Collect all lines from the records below that include the word "captured".
++++++++
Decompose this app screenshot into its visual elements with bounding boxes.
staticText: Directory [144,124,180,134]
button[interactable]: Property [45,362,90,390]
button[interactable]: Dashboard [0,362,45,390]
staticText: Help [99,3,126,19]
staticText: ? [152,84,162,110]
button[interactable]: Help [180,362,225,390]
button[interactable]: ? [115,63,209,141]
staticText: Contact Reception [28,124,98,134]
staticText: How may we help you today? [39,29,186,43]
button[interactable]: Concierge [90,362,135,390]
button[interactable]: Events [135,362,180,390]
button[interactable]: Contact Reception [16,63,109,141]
++++++++
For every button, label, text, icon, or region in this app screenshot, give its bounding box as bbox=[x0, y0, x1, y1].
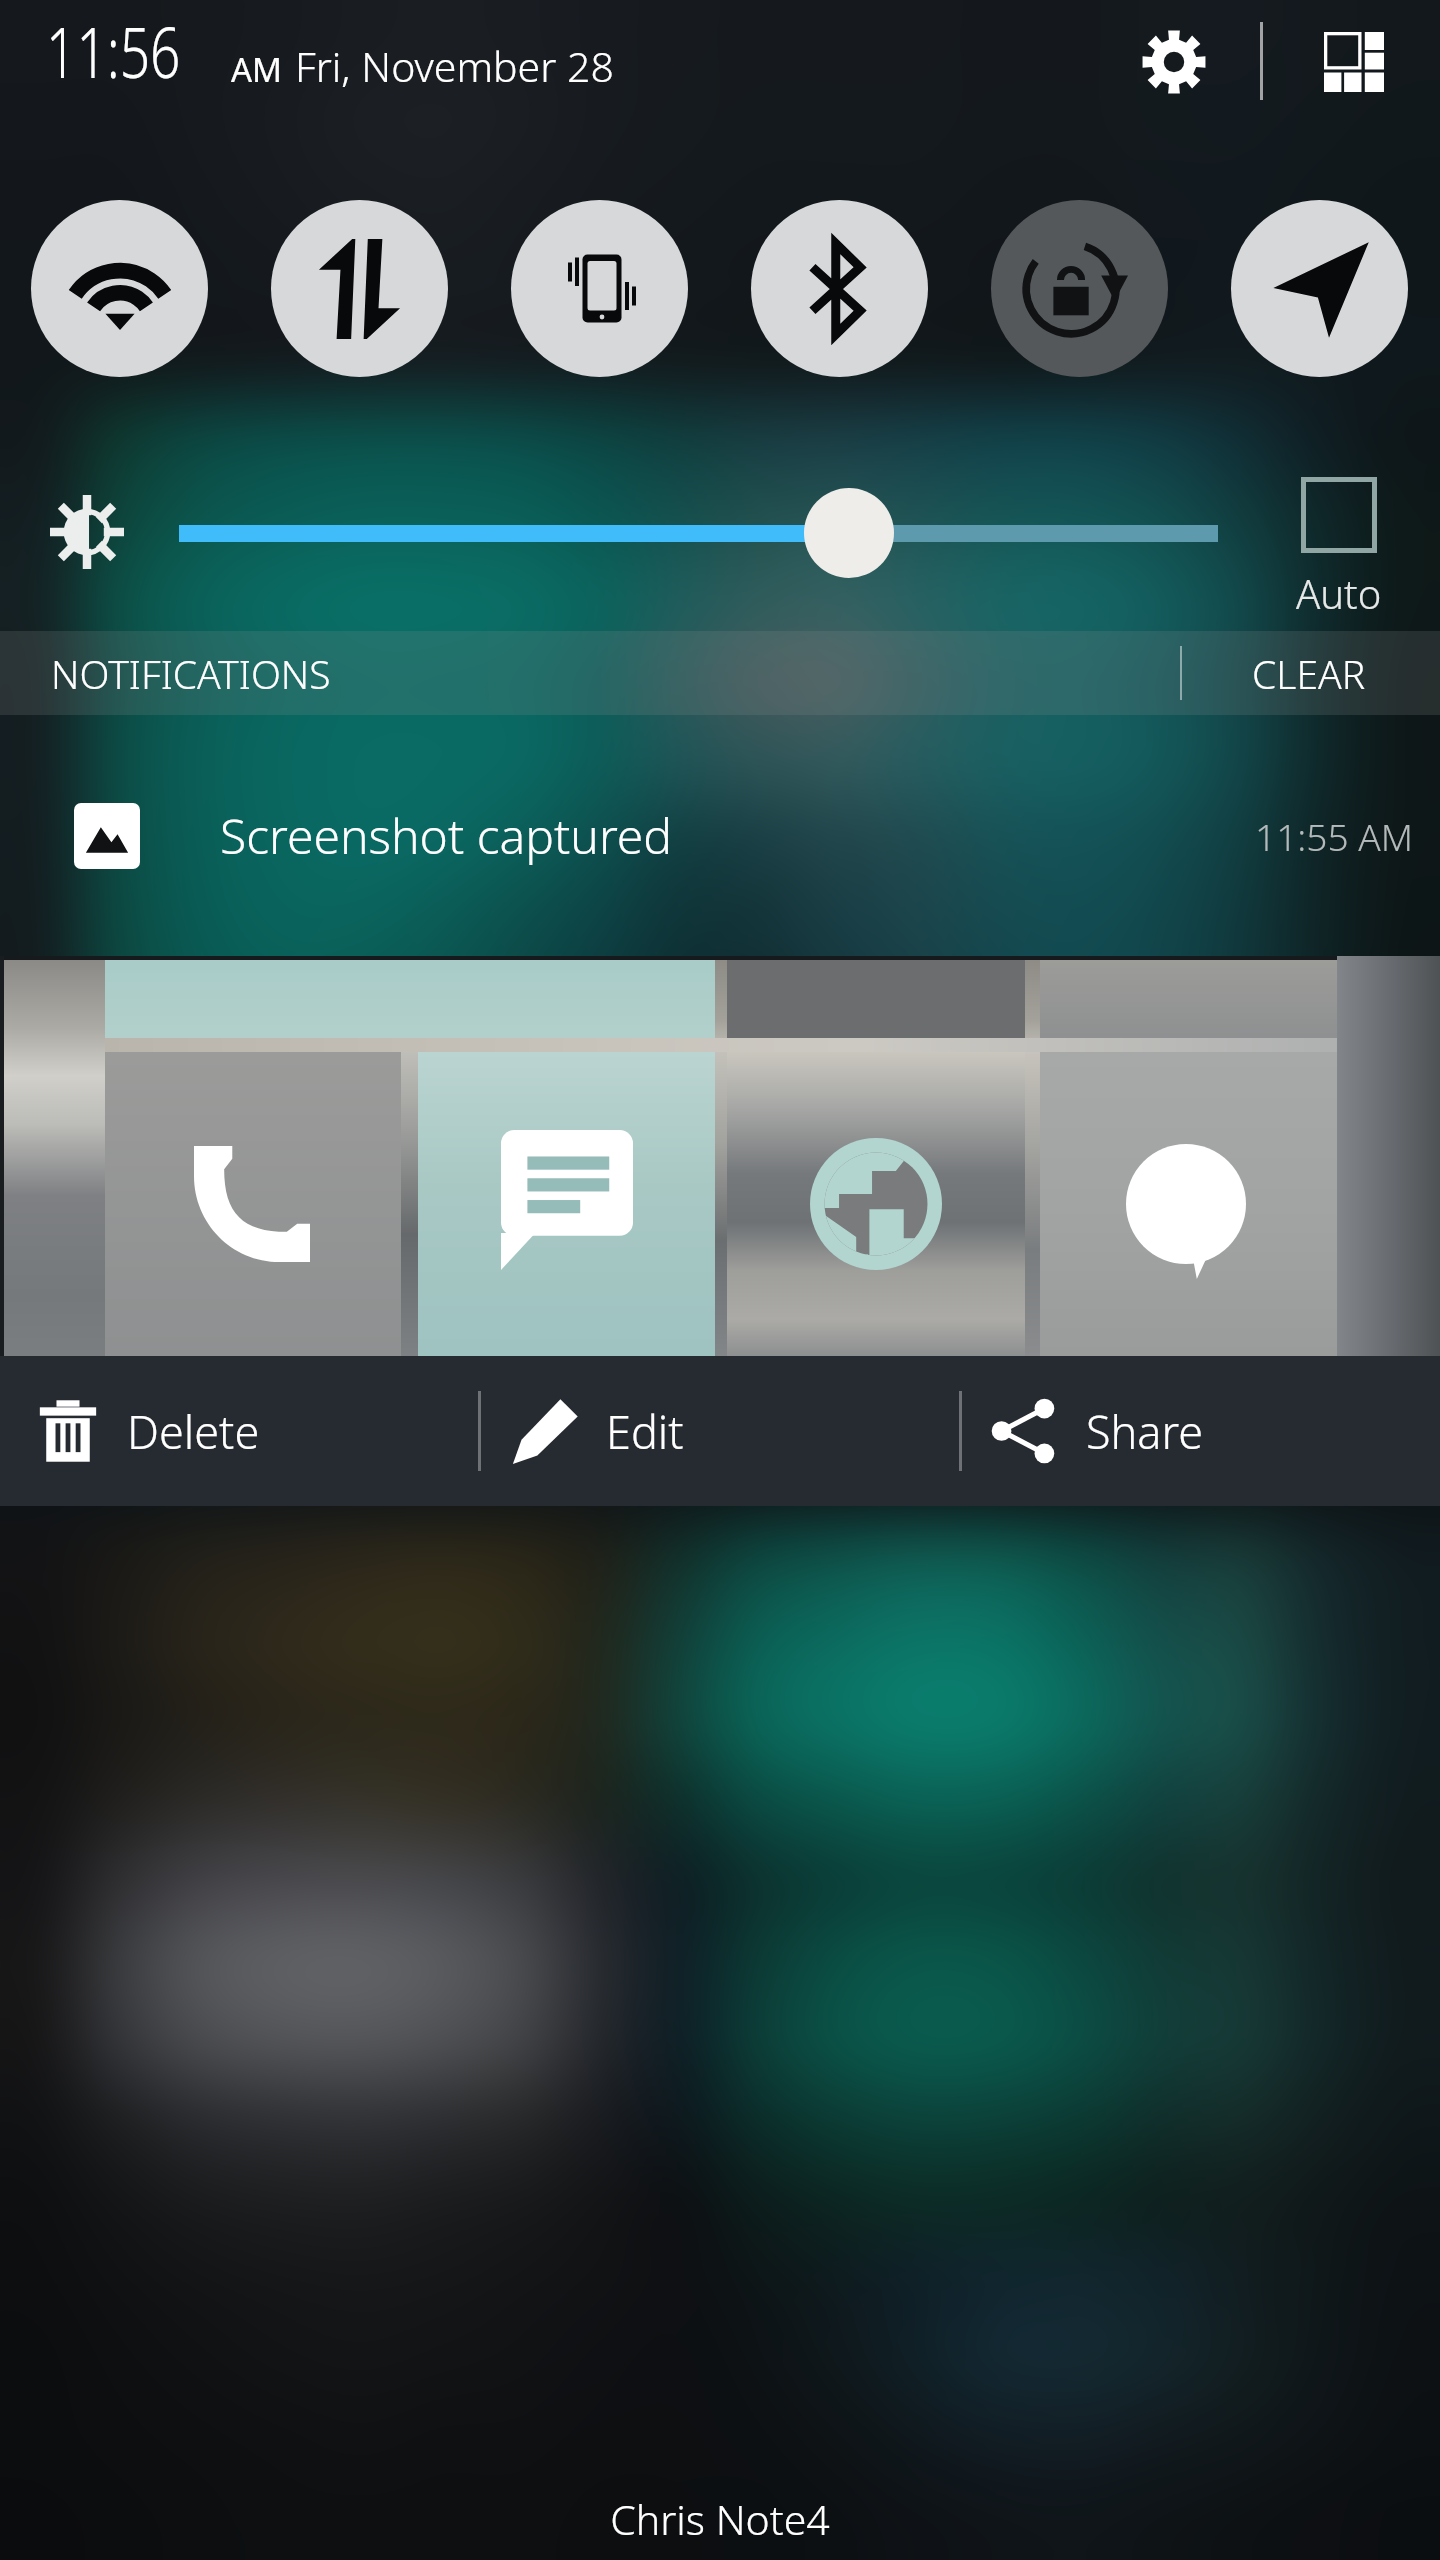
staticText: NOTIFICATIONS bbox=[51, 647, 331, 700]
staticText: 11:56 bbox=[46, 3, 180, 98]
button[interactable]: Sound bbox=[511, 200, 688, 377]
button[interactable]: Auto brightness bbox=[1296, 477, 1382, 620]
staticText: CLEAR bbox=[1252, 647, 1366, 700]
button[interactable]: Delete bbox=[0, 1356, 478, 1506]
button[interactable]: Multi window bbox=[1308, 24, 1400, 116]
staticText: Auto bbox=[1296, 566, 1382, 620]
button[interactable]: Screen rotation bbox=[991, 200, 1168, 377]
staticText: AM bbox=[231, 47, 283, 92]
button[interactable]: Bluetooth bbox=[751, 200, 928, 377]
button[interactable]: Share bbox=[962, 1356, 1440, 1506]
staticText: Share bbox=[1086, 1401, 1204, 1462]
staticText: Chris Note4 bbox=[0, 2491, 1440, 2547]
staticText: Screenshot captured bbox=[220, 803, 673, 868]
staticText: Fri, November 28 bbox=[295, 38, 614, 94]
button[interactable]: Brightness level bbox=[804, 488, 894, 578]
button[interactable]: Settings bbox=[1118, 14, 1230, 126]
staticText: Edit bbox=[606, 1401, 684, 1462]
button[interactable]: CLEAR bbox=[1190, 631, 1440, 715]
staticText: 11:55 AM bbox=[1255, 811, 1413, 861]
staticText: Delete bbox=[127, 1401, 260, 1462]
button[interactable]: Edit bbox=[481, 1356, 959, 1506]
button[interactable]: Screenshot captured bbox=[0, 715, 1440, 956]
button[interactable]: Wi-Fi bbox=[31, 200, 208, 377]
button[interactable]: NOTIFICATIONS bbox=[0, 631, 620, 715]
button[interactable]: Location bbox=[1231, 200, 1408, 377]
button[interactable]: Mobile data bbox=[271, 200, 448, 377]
++++++++
§ Output of the exercise
staticText: Screenshot captured bbox=[220, 803, 673, 868]
button[interactable]: Screenshot captured bbox=[0, 715, 1440, 956]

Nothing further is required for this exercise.